One hard problem adding .low limit is to detect idle cgroup. If one
cgroup doesn't dispatch enough IO against its low limit, we must have a
mechanism to determine if other cgroups dispatch more IO. We added the
think time detection mechanism before, but it doesn't work for all
workloads. Here we add a latency based approach.

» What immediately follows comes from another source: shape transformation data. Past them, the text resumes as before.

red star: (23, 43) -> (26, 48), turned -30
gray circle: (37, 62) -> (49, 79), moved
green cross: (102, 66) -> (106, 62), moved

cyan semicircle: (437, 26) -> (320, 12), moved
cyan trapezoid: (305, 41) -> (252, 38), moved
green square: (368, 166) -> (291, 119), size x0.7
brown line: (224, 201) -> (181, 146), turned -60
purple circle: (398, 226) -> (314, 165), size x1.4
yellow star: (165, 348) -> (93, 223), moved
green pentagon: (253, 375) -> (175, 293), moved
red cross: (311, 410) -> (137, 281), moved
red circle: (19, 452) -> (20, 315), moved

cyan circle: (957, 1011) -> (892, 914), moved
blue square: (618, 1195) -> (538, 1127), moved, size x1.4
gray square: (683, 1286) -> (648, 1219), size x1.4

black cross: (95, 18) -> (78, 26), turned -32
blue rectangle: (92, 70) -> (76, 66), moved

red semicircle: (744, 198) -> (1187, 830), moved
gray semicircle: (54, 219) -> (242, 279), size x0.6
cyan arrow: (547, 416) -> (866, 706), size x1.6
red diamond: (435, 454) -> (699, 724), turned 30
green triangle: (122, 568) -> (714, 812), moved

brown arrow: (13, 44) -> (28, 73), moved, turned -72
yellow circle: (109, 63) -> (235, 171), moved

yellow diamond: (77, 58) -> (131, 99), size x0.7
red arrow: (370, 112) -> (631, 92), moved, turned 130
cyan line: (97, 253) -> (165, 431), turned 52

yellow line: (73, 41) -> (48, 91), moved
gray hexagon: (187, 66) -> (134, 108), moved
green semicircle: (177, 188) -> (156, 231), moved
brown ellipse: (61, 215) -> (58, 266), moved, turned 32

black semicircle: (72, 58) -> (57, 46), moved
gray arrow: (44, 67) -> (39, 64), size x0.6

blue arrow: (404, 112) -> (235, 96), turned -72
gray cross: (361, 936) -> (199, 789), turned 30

We already have mechanism to calculate latency threshold for each IO
size. For every IO dispatched from a cgorup, we compare its latency
against its threshold and record the info. If most IO latency is below
threshold (in the code I use 75%), the cgroup could be treated idle and
other cgroups can dispatch more IO.

Currently this latency target check is only for SSD as we can't
calcualte the latency target for hard disk. And this is only for cgroup
leaf node so far.

Signed-off-by: Shaohua Li <shli@fb.com>
---
 block/blk-throttle.c | 41 ++++++++++++++++++++++++++++++++++++-----
 1 file changed, 36 insertions(+), 5 deletions(-)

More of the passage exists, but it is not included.